We spent a great afternoon in “America’s Hometown,” as Hannibal, Missouri, is famously called. Of course, Hannibal plays an important role in American literature as the hometown of Samuel Clemens. This town on the Mississippi River and his boyhood adventures here were the inspiration for many of Mark Twain’s most famous works.
Mark Twain’s wit was evident when he spoke or wrote about Hannibal. Reminiscing about his humble origins here, he once said: “Now in Hannibal where I was brought up, we never talked about money. There was not enough money in the first place to furnish a topic of conversation.”
I’m sure this town also instilled in him the decency and common sense that he would hold to all his life. As an old man far removed from his boyhood days, he famously told others: “Always do right. This will gratify some people, and astonish the rest.”
- Sarah Palin
Not for the first time when confronted by Sarah’s hubris and ignorance, words threaten to fail me.
Sarah and her ghostwriters are so devoid of literary awareness–not to mention so flat-out tone deaf and dumb–that they could presume to turn Mark Twain into a Palinista.
Not since Ronald Reagan told an audience in Hammonton, NJ, during his 1984 presidential campaign, that:
“America’s future rests in a thousand dreams inside your hearts; it rests in the message of hope in songs so many young Americans admire: New Jersey’s own Bruce Springsteen,”
has an American political figure so shamefully tried to turn an artist’s message 180 degrees in order to make it seem as if it reflected well upon himself or herself.

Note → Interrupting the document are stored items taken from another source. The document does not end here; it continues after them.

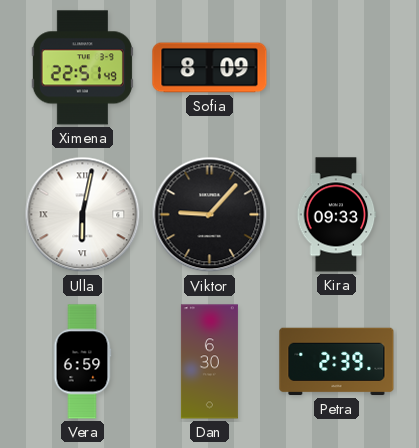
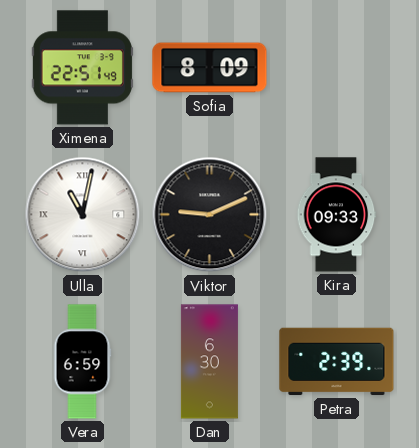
Ulla: 6:02 -> 11:02
Viktor: 9:07 -> 9:11
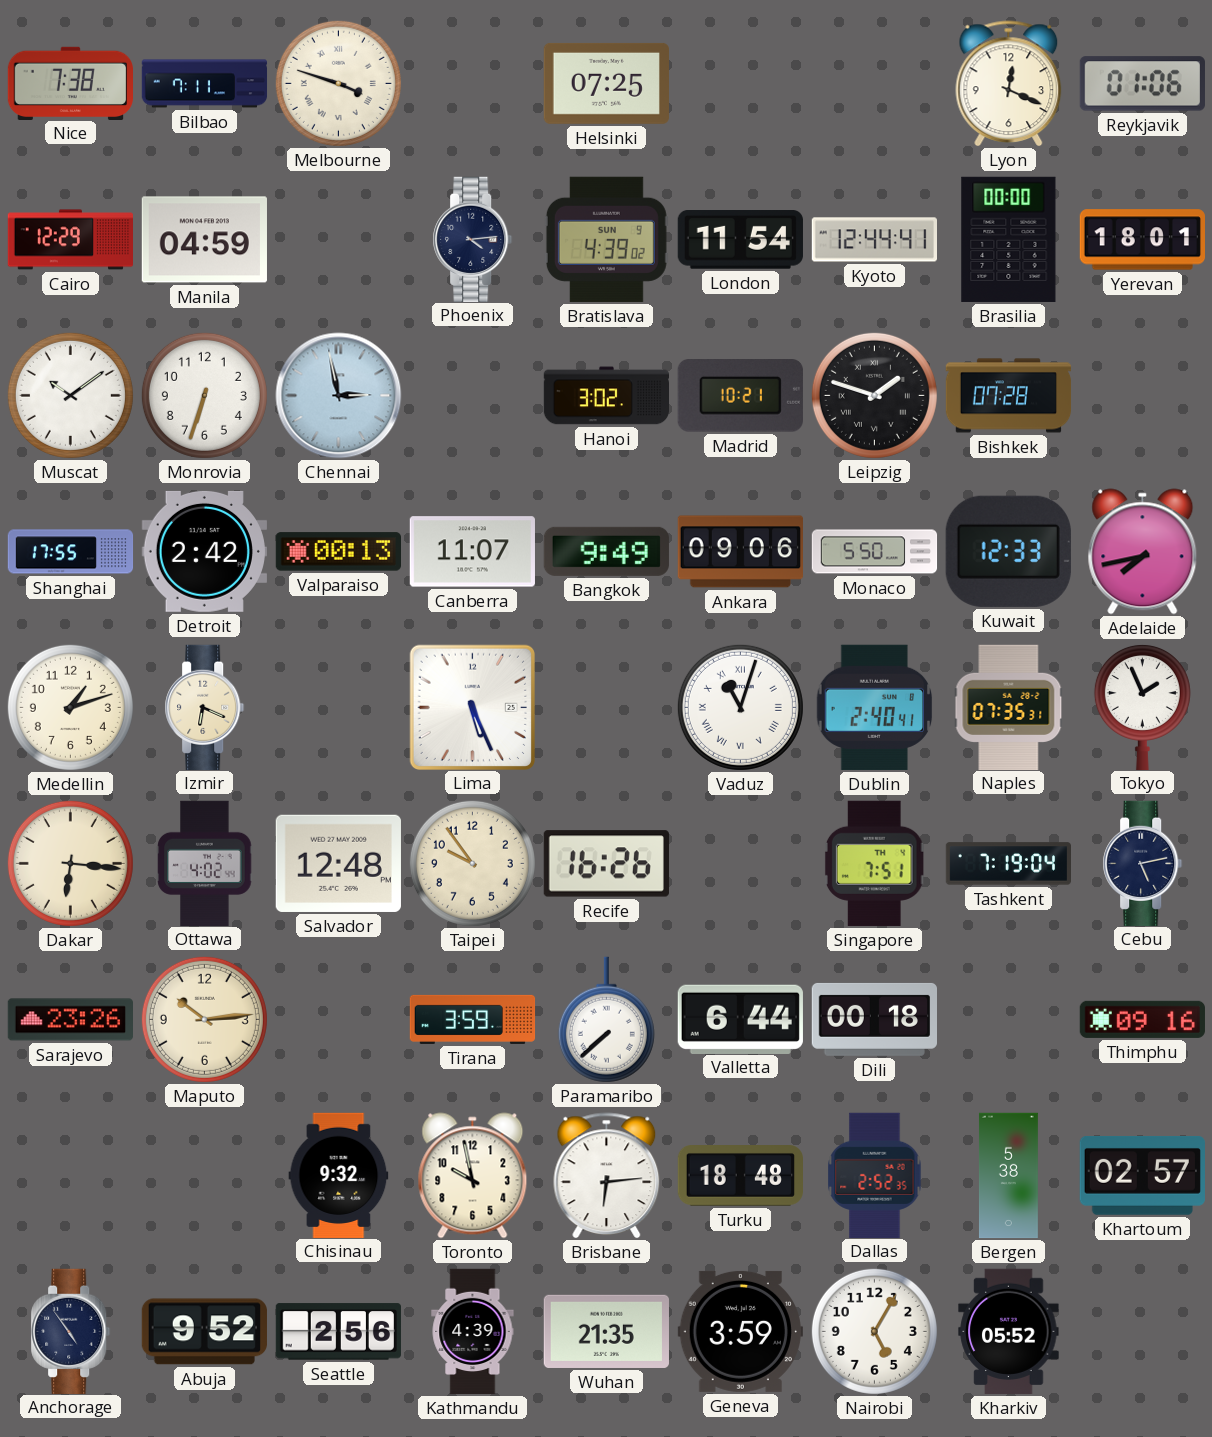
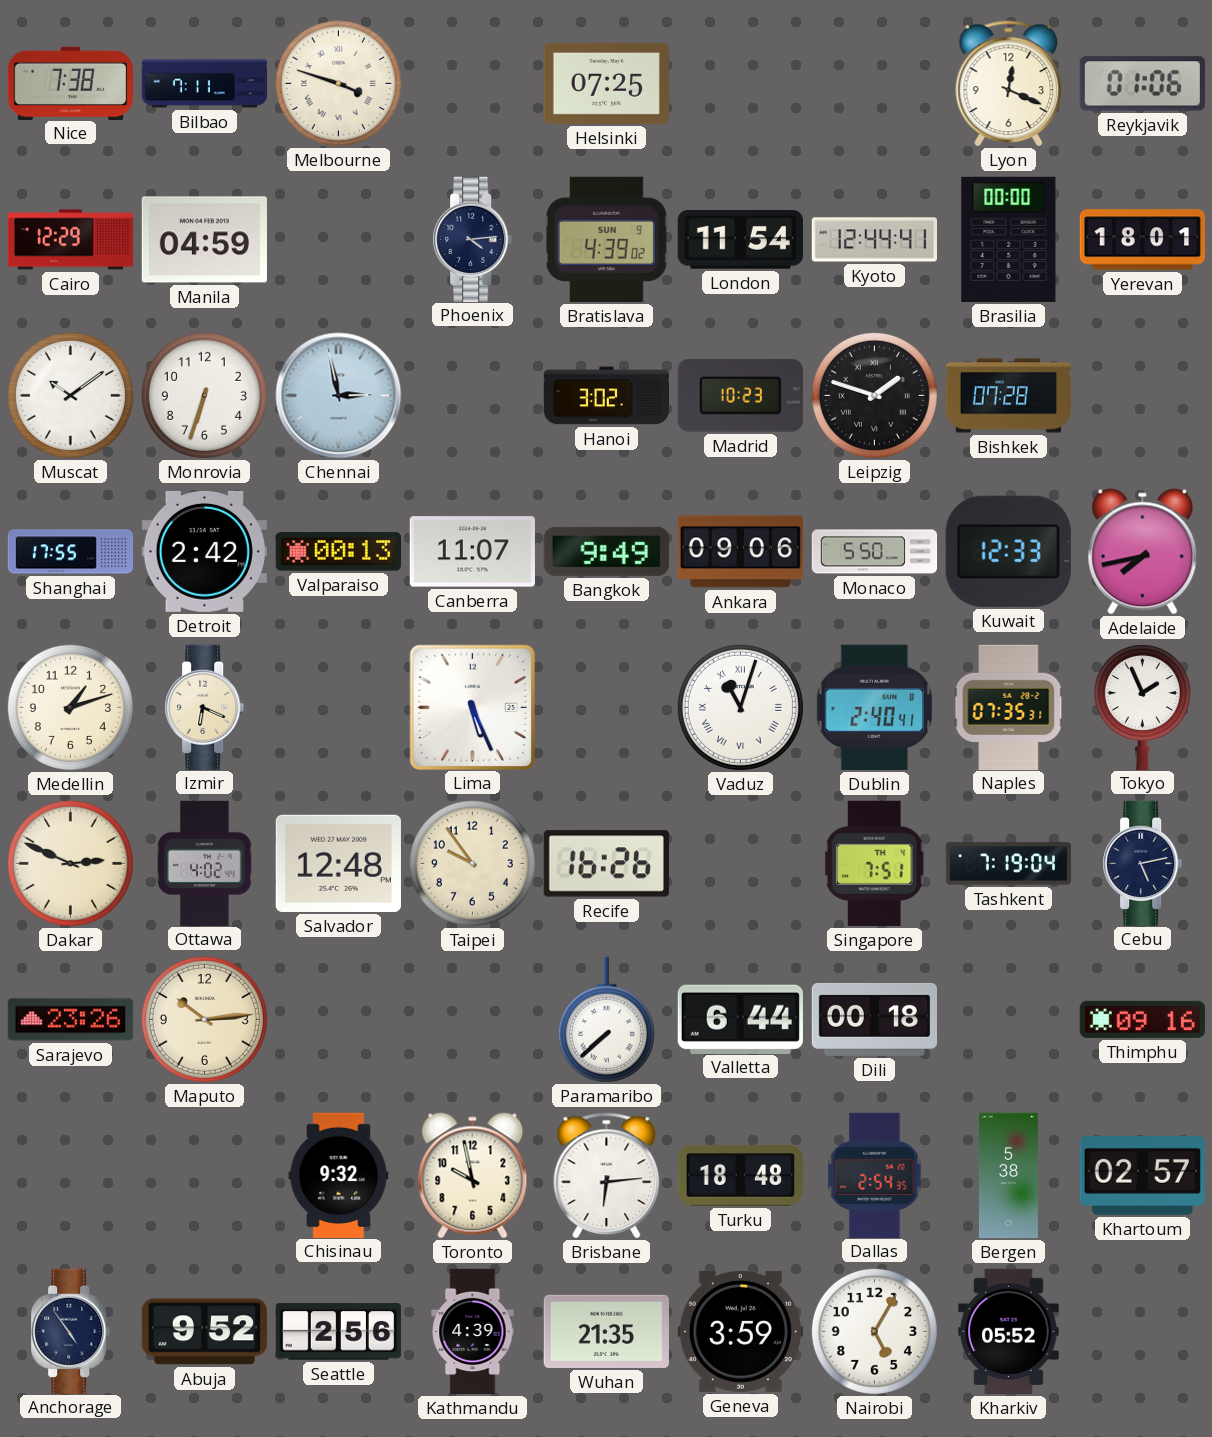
Madrid: 10:21 -> 10:23
Dakar: 6:16 -> 2:49
Tirana: 3:59 -> none
Dallas: 2:52 -> 2:54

Ronald Reagan was to Bruce Springsteen in 1984 as Sarah Palin is to Mark Twain today: a desecration.
But it’s even worse in Sarah’s case, because Twain isn’t alive to call her out.

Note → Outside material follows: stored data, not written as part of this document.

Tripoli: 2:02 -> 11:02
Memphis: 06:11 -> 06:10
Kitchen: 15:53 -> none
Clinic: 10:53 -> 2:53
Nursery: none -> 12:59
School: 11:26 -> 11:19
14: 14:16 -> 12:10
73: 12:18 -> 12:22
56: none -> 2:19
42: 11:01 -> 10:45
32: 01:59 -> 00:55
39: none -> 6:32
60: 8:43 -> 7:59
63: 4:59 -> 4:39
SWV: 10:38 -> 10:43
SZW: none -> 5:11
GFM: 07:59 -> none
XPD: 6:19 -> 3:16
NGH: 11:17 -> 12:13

My goodness: can you imagine what Mark Twain would say about Sarah? I suspect he wouldn’t be nearly as controlled as Springsteen was toward Reagan, simply out of respect for the office of President.
What’s next, Sarah: Woody Guthrie’s birthplace in Okemah, Oklahoma?

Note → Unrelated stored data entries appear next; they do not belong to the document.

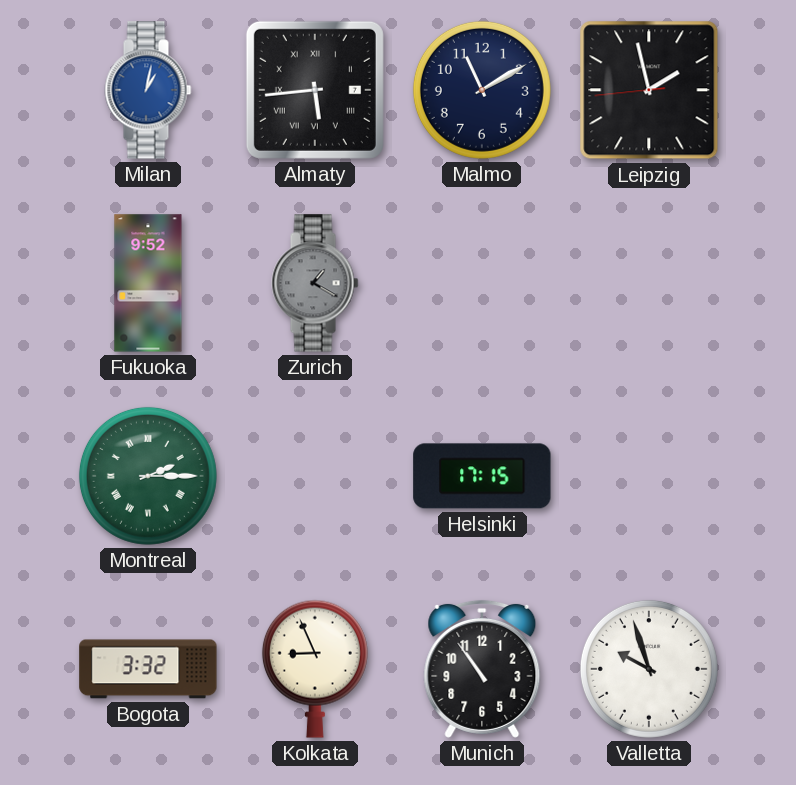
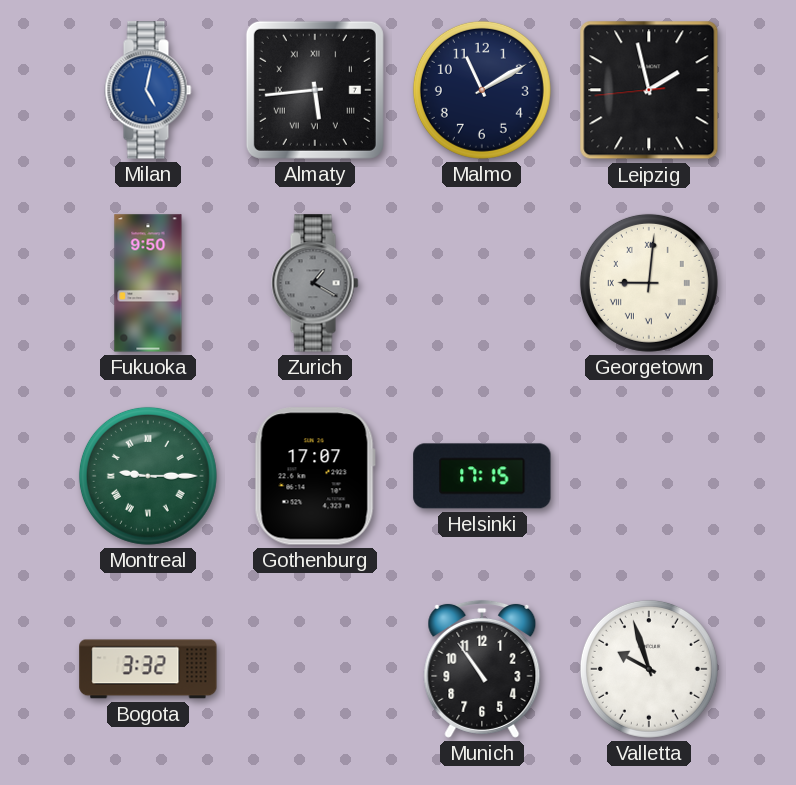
Milan: 1:02 -> 5:02
Fukuoka: 9:52 -> 9:50
Georgetown: none -> 9:01
Montreal: 2:15 -> 9:15
Gothenburg: none -> 17:07
Kolkata: 8:56 -> none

Sadly, Johnny Cash’s house in Hendersonville, Tennesseee, burnt down several years ago.
But if you want to head north to try to cash in on former homes of renowned American literary and musical figures who hold you in as much contempt as Mark Twain would have, you can still see Bob Dylan’s childhood home in Hibbing, Minnesota.
Meanwhile, if you insist on quoting Twain, you might start with this:
“It is better to keep your mouth closed and let people think you are a fool than to open it and remove all doubt.”